Wird Ihnen das Fahren nicht zu anstrengend neben Ihrem Job und der Familie?
Eigentlich nicht. Meine Familie muss aber schon flexibel sein, wenn ich in Spitzenzeiten mehrere Abende pro Woche unterwegs bin. Da hat meine Frau jeweils nicht so Freude und sagt: Schon wieder, nie bist du zuhause. Aber das kommt nicht oft vor.
Sollten mehr Leute -unbezahlte Arbeit leisten?
Ja, das wäre wünschenswert. Ich bin auch Kassier in zwei Vereinen. Es wird immer schwieriger, Leute zu finden, die sich freiwillig engagieren. Meine Frau diskutierte mit einer Bekannten über Tixi. Die erste Frage der Bekannten war: Was bekommt er dafür? Das ist leider die Einstellung vieler Menschen: Sie wollen nichts machen ohne Bezahlung. Das finde ich schade.
Sie sagen, Tixi-Fahren sei -erholsam. Autofahren ist aber oft stressig.
Ich lasse mich nicht stressen. Ich fahre defensiv und ruhig. Ich kenne das Strassennetz des Kantons Zürich ziemlich gut. Deshalb kann ich Staus auf Schleichwegen umfahren. Wenn ich mit der Fähre über den Zürichsee fahre, ist das wie eine kleine Kreuzfahrt. Oder wenn ich bei Sonnenuntergang über den Pfannenstiel fahre, kann ich das mit meinen Fahrgästen zusammen geniessen.

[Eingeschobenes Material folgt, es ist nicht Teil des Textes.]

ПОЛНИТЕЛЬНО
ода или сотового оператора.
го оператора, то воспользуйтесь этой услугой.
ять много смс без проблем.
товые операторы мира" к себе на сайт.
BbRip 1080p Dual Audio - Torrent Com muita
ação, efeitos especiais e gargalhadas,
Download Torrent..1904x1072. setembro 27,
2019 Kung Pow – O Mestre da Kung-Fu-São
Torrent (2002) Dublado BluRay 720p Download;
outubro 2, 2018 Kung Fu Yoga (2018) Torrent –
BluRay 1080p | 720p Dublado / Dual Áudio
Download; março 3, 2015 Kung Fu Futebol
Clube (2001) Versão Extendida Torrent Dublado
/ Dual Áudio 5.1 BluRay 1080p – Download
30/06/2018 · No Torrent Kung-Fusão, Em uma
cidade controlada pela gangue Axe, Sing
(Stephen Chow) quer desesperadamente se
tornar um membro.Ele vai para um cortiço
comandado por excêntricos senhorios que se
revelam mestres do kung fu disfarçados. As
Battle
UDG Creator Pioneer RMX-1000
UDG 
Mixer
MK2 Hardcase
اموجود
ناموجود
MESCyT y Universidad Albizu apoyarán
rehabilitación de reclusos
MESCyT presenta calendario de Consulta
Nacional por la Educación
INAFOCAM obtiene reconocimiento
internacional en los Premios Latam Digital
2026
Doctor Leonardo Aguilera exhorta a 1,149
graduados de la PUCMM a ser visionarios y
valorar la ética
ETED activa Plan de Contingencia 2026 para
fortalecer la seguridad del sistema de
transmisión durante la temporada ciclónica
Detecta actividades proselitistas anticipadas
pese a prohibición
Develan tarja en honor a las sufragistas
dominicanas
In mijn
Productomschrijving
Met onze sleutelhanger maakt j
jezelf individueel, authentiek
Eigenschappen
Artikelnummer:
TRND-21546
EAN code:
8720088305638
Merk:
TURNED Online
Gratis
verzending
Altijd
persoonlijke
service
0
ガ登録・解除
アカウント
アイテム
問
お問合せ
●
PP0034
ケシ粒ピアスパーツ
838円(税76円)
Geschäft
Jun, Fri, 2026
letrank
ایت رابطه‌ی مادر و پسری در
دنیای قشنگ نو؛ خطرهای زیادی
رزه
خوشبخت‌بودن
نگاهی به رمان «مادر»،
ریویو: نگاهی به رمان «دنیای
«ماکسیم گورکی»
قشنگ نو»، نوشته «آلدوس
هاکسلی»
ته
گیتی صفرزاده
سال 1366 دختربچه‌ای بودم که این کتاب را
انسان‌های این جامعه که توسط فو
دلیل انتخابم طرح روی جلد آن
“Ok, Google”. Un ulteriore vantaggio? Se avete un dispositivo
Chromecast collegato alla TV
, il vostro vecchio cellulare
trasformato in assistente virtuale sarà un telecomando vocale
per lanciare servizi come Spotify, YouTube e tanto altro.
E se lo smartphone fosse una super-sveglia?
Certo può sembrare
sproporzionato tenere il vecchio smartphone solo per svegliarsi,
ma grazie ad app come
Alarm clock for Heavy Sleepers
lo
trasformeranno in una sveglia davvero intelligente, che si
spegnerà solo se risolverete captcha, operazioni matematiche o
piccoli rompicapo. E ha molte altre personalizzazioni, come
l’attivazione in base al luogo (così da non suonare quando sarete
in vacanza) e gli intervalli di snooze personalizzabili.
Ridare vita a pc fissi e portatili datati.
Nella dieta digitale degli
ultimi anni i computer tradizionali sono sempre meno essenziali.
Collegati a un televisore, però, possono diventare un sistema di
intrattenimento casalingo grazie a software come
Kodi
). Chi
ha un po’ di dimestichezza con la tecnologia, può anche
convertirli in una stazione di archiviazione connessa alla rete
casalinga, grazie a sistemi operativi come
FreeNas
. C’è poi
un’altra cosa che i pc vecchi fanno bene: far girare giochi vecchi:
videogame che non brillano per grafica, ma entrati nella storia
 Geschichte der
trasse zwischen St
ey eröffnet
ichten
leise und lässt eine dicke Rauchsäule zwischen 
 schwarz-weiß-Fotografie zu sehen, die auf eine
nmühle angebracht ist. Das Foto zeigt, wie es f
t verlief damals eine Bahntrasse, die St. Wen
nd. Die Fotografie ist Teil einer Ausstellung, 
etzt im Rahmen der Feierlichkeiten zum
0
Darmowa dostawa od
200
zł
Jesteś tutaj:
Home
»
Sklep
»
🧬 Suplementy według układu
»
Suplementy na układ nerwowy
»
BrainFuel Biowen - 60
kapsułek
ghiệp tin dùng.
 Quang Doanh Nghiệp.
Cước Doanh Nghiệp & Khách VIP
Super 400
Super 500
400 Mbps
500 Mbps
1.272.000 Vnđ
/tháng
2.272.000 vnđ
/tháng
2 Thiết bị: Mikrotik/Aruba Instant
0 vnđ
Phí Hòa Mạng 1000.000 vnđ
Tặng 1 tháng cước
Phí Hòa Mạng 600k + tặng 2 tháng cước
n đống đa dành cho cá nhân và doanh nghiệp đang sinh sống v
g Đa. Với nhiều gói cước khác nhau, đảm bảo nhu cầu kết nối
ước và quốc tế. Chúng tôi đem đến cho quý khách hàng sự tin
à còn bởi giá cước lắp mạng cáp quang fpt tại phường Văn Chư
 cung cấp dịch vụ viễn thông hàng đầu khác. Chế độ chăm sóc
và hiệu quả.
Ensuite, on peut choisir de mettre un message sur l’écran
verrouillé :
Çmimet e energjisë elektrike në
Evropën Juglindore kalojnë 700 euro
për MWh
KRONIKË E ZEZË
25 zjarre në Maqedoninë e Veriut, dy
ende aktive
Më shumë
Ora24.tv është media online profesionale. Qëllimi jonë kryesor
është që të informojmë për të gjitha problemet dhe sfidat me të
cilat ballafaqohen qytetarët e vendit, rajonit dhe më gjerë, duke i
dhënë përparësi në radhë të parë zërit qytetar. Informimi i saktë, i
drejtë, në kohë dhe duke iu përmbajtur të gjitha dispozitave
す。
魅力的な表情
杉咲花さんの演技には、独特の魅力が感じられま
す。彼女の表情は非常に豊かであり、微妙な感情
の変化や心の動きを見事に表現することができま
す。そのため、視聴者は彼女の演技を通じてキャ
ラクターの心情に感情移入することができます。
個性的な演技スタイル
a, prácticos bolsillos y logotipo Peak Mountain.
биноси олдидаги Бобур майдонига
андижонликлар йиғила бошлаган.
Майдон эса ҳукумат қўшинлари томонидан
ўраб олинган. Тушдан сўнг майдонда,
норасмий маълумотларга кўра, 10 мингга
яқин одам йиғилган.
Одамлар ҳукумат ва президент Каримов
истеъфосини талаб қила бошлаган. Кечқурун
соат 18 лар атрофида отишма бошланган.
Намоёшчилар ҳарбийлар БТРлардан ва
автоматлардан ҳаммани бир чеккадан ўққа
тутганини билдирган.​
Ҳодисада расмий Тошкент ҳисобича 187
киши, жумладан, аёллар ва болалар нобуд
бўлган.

Zur Person - Daniel Lüscher
Hauptberuflich arbeitet der 50-jährige Daniel -Lüscher als Verkehrsplaner bei den SBB. Seit zehn Jahren fährt er in der Freizeit als Chauffeur für den Behinderten-Transportdienst Tixi. Lüscher wohnt mit seiner Frau und zwei Kindern in Kloten ZH.